Saved data entries:
──────────────────────────────
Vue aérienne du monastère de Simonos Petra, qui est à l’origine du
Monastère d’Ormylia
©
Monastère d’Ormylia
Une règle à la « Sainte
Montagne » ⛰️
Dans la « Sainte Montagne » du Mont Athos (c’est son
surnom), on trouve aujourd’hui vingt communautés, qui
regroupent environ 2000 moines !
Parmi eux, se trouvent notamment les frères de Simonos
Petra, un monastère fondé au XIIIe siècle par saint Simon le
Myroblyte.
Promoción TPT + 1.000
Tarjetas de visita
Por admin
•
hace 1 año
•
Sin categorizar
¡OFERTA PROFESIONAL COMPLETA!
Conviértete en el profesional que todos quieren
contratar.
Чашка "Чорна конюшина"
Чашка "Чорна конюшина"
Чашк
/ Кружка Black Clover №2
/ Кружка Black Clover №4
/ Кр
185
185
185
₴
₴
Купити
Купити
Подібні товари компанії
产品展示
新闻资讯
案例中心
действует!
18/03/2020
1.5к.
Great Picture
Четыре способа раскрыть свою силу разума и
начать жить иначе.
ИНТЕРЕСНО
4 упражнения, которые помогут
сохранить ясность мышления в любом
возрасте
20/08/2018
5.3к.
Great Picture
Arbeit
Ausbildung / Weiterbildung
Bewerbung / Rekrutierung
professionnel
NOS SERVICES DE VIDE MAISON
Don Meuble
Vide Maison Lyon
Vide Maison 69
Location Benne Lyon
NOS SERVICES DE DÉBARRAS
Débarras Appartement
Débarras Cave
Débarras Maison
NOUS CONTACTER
──────────────────────────────
| TO DO |
The answer must be the lines from the one containing "начать жить иначе." through the last line of the records, copied exactly, with nothing else.

| RESPONSE AREA |
начать жить иначе.
ИНТЕРЕСНО
4 упражнения, которые помогут
сохранить ясность мышления в любом
возрасте
20/08/2018
5.3к.
Great Picture
Arbeit
Ausbildung / Weiterbildung
Bewerbung / Rekrutierung
professionnel
NOS SERVICES DE VIDE MAISON
Don Meuble
Vide Maison Lyon
Vide Maison 69
Location Benne Lyon
NOS SERVICES DE DÉBARRAS
Débarras Appartement
Débarras Cave
Débarras Maison
NOUS CONTACTER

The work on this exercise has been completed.